A “straw purchase” case that goes before the Supreme Court in October will be an important test. When someone who is ineligible to own a gun, such as a onetime felon, pays someone to buy a gun for him, this is called a “straw purchase.” In one notorious example, the U.S. Justice Department authorized straw purchases on behalf of Mexican drug kingpins, a scheme to track the final buyer in Operation Fast and Furious. Instead, it lost track of hundreds of guns.
None of this interesting legal history applies to Bruce Abramski, a Virginia resident who helped his elderly uncle get a handgun. Both men were legally entitled to own a gun. Both passed the required background checks. As an ex-cop, Mr. Abramski bought a Glock 19 and obtained a law-enforcement discount. He consulted three federally licensed dealers to make sure he did everything by the book when he transferred the gun to his uncle in Pennsylvania.
But Mr. Abramski checked the wrong box on the ambiguously worded federal background-check paperwork. To the question, “Are you the actual transferee/buyer of the firearm(s) listed on this form?” Mr. Abramski checked “yes.” You might think a paperwork mistake, no matter how innocent, is the vilest crime known to a federal bureaucrat — far worse than murder, rape, treason, molesting a child or even mopery.
Federal prosecutors pounced. They insisted that Mr. Abramski lied on the paper form, that his uncle was the actual buyer. Eventually, the 4th U.S. Circuit Court of Appeals agreed. “The [Bureau of Alcohol, Tobacco and Firearms] Form 4473,” three-judge panel ruled, “as completed and signed by Abramski, warned him — in bold type — that he was not the actual buyer of the Glock 19 handgun if he was buying it for someone else.” Federal officials said they suspected that Mr.

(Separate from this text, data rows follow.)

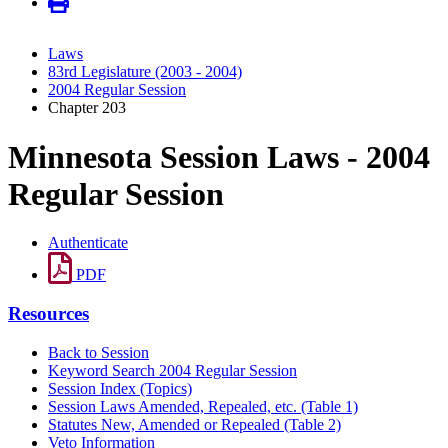
Laws
83rd Legislature (2003 - 2004)
2004 Regular Session
Chapter 203
Minnesota Session Laws - 2004
Regular Session
Authenticate
PDF
Resources
Back to Session
Keyword Search 2004 Regular Session
Session Index (Topics)
Session Laws Amended, Repealed, etc. (Table 1)
Statutes New, Amended or Repealed (Table 2)
Veto Information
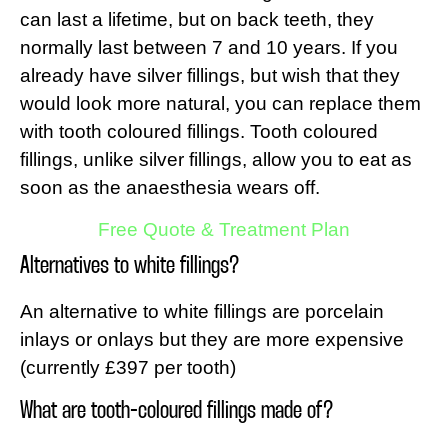
can last a lifetime, but on back teeth, they
normally last between 7 and 10 years. If you
already have silver fillings, but wish that they
would look more natural, you can replace them
with tooth coloured fillings. Tooth coloured
fillings, unlike silver fillings, allow you to eat as
soon as the anaesthesia wears off.
Free Quote & Treatment Plan
Alternatives to white fillings?
An alternative to white fillings are porcelain
inlays or onlays but they are more expensive
(currently £397 per tooth)
What are tooth-coloured fillings made of?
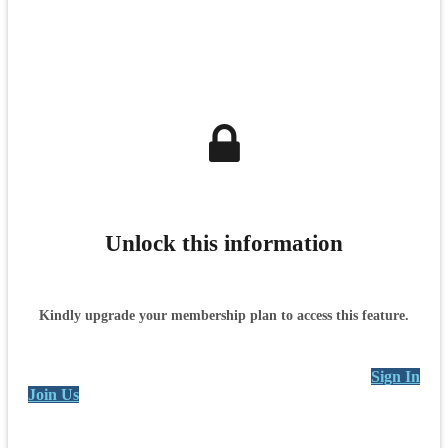
Unlock this information
Kindly upgrade your membership plan to access this feature.
Sign In
Join Us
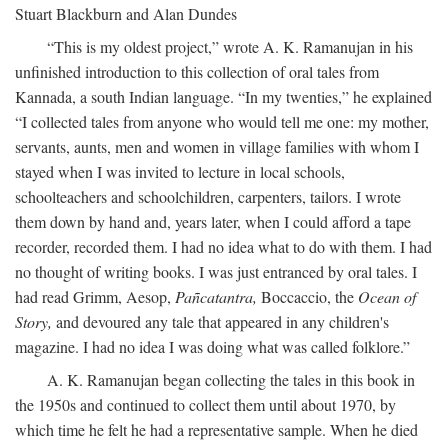
Stuart Blackburn and Alan Dundes
“This is my oldest project,” wrote A. K. Ramanujan in his
unfinished introduction to this collection of oral tales from
Kannada, a south Indian language. “In my twenties,” he explained
“I collected tales from anyone who would tell me one: my mother,
servants, aunts, men and women in village families with whom I
stayed when I was invited to lecture in local schools,
schoolteachers and schoolchildren, carpenters, tailors. I wrote
them down by hand and, years later, when I could afford a tape
recorder, recorded them. I had no idea what to do with them. I had
no thought of writing books. I was just entranced by oral tales. I
had read Grimm, Aesop,
Pañcatantra,
Boccaccio, the
Ocean of
Story,
and devoured any tale that appeared in any children's
magazine. I had no idea I was doing what was called folklore.”
A. K. Ramanujan began collecting the tales in this book in
the 1950s and continued to collect them until about 1970, by
which time he felt he had a representative sample. When he died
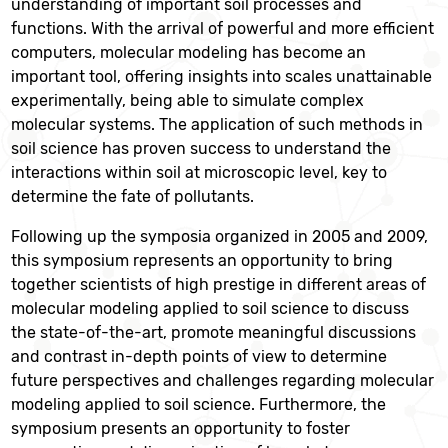
understanding of important soil processes and
functions. With the arrival of powerful and more efficient
computers, molecular modeling has become an
important tool, offering insights into scales unattainable
experimentally, being able to simulate complex
molecular systems. The application of such methods in
soil science has proven success to understand the
interactions within soil at microscopic level, key to
determine the fate of pollutants.
Following up the symposia organized in 2005 and 2009,
this symposium represents an opportunity to bring
together scientists of high prestige in different areas of
molecular modeling applied to soil science to discuss
the state-of-the-art, promote meaningful discussions
and contrast in-depth points of view to determine
future perspectives and challenges regarding molecular
modeling applied to soil science. Furthermore, the
symposium presents an opportunity to foster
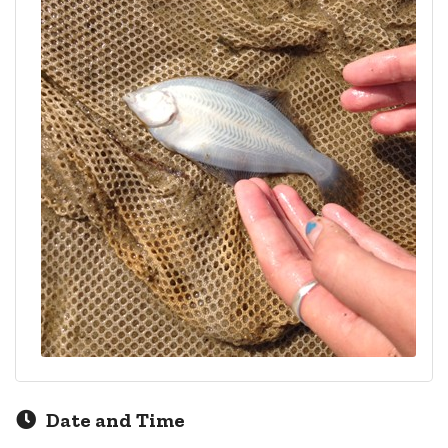
Date and Time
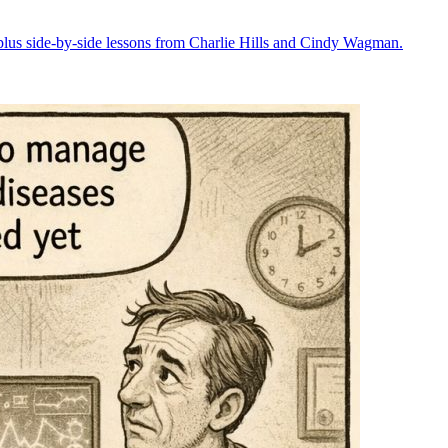
plus side-by-side lessons from Charlie Hills and Cindy Wagman.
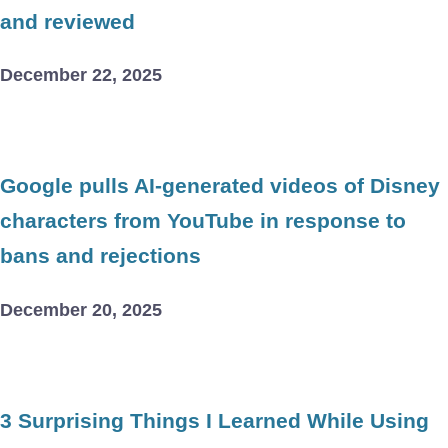
and reviewed
December 22, 2025
Google pulls AI-generated videos of Disney
characters from YouTube in response to
bans and rejections
December 20, 2025
3 Surprising Things I Learned While Using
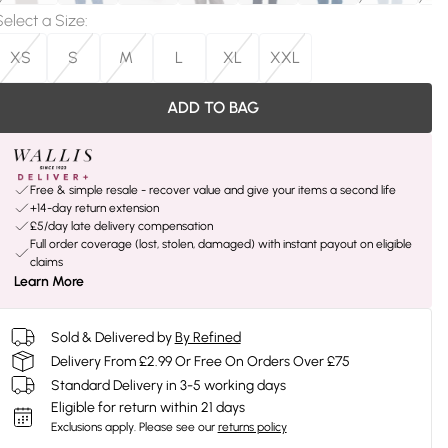
Select a Size
:
XS
S
M
L
XL
XXL
ADD TO BAG
Free & simple resale - recover value and give your items a second life
+14-day return extension
£5/day late delivery compensation
Full order coverage (lost, stolen, damaged) with instant payout on eligible
claims
Learn More
Sold & Delivered by
By Refined
Delivery From £2.99 Or Free On Orders Over £75
Standard Delivery in 3-5 working days
Eligible for return within 21 days
Exclusions apply.
Please see our
returns policy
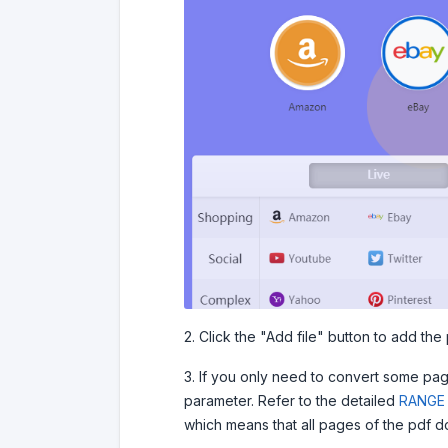
2. Click the "Add file" button to add the p
3. If you only need to convert some pa
parameter. Refer to the detailed
RANGE 
which means that all pages of the pdf d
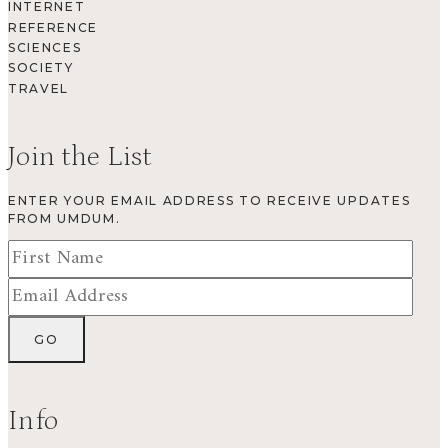
INTERNET
REFERENCE
SCIENCES
SOCIETY
TRAVEL
Join the List
ENTER YOUR EMAIL ADDRESS TO RECEIVE UPDATES
FROM UMDUM.
Info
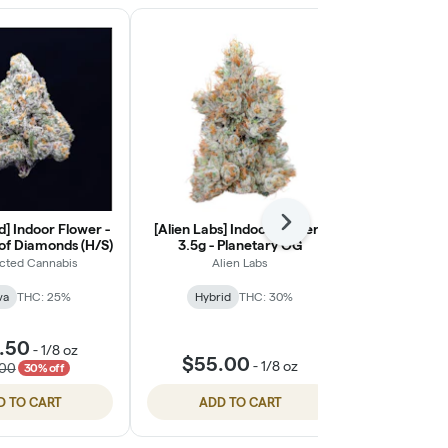
] Indoor Flower -
[Alien Labs] Indoor Flower -
Next
[Ohana Cann
 of Diamonds (H/S)
3.5g - Planetary OG
Light Flower
cted Cannabis
Alien Labs
Ohana
va
THC: 25%
Hybrid
THC: 30%
Indic
🦁 Oha
.50
-
1/8 oz
$55.00
$55.
-
1/8 oz
.00
30% off
D TO CART
ADD TO CART
ADD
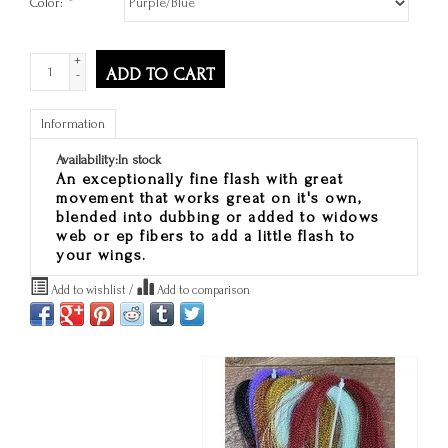
Color:
*
+
ADD TO CART
-
Information
Availability:
In stock
An exceptionally fine flash with great
movement that works great on it's own,
blended into dubbing or added to widows
web or ep fibers to add a little flash to
your wings.
Add to wishlist
/
Add to comparison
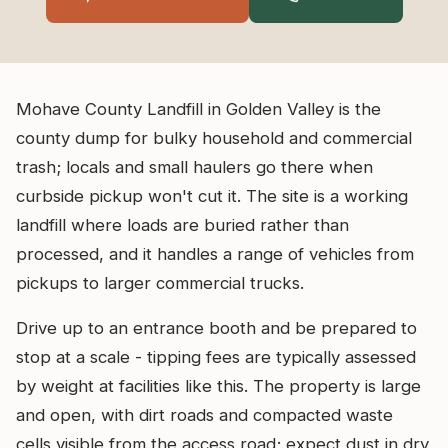
Mohave County Landfill in Golden Valley is the
county dump for bulky household and commercial
trash; locals and small haulers go there when
curbside pickup won't cut it. The site is a working
landfill where loads are buried rather than
processed, and it handles a range of vehicles from
pickups to larger commercial trucks.
Drive up to an entrance booth and be prepared to
stop at a scale - tipping fees are typically assessed
by weight at facilities like this. The property is large
and open, with dirt roads and compacted waste
cells visible from the access road; expect dust in dry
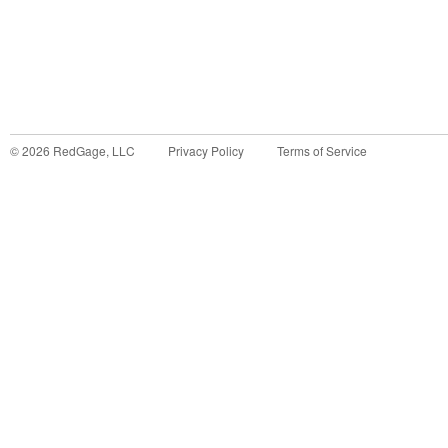
©
2026
RedGage, LLC
Privacy Policy
Terms of Service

Abramski was involved in a crime that had nothing to do with the gun, but they never filed charges.
If allowed to stand, the 4th Circuit decision would turn the law away from being a tool to thwart criminals into something to create criminals. Gun-rights groups argue in the appeal that “there is no law or regulation prohibiting the purchase of a firearm from a [federal firearms licensee] by one person for a third party, if both are eligible to receive a firearm.” The 5th U.S. Circuit Court of Appeals, dealing with a similar question, said a wrong answer on the form would be deceptive only if intended to conceal an otherwise unlawful transaction.

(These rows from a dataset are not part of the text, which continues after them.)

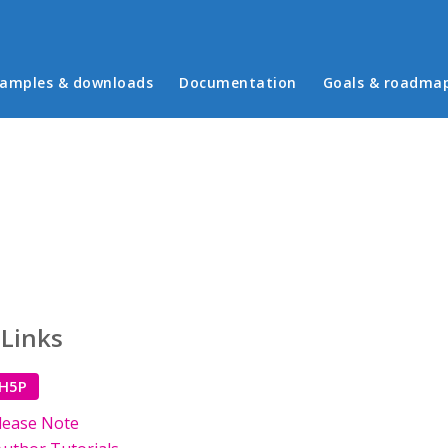
in menu
amples & downloads
Documentation
Goals & roadma
 Links
 H5P
lease Note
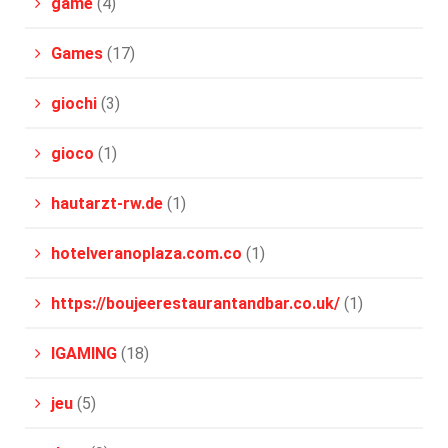
game
(4)
Games
(17)
giochi
(3)
gioco
(1)
hautarzt-rw.de
(1)
hotelveranoplaza.com.co
(1)
https://boujeerestaurantandbar.co.uk/
(1)
IGAMING
(18)
jeu
(5)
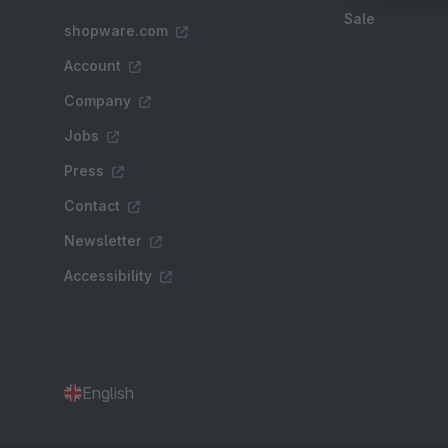
Sale
shopware.com
Account
Company
Jobs
Press
Contact
Newsletter
Accessibility
English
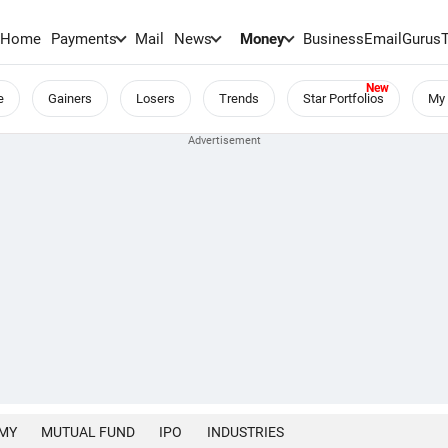
Home
Payments
Mail
News
Money
BusinessEmail
Gurus
e
Gainers
Losers
Trends
Star Portfolios
My 
MY
MUTUAL FUND
IPO
INDUSTRIES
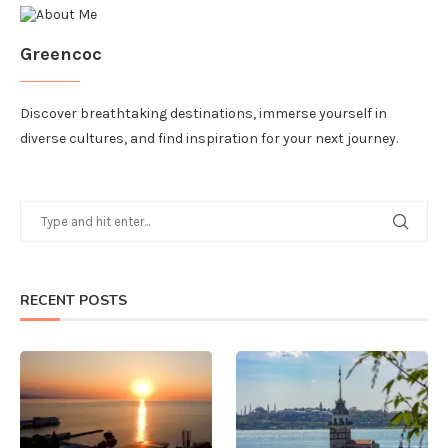
Greencoc
Discover breathtaking destinations, immerse yourself in
diverse cultures, and find inspiration for your next journey.
RECENT POSTS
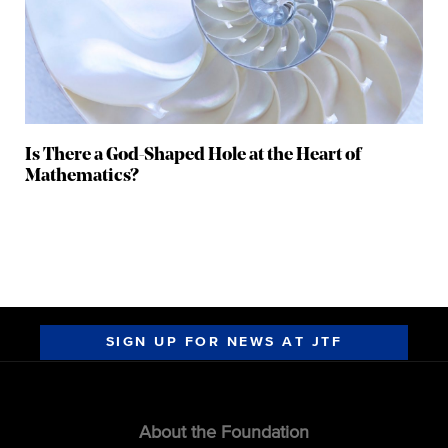
Is There a God-Shaped Hole at the Heart of
Mathematics?
SIGN UP FOR NEWS AT JTF
About the Foundation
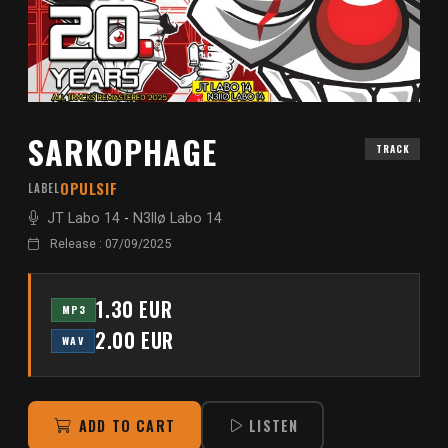
SARKOPHAGE
TRACK
OPULSIF
LABEL
JT Labo 14
-
N3llø Labo 14
Release : 07/09/2025
1.30 EUR
MP3
2.00 EUR
WAV
ADD TO CART
LISTEN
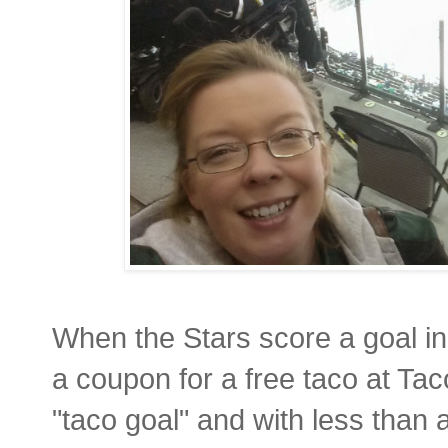
When the Stars score a goal in
a coupon for a free taco at T
"taco goal" and with less than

Now the nine high court justices will resolve the disagreement between the two appellate panels, the 4th in Richmond and the 5th in New Orleans. The Supreme Court can strike a blow for common sense, to prevent punishment for making an errant checkmark. Upholding a conviction would send a chilling message to any law-abiding citizen trying to exercise his constitutional right, upheld by the Supreme Court, to buy a gun to defend himself. Having lost at the Supreme Court, the bureaucrats are trying to use arcane rules and regulations to convict an innocent man for checking the wrong box. It’s how they would create a gun-free zone.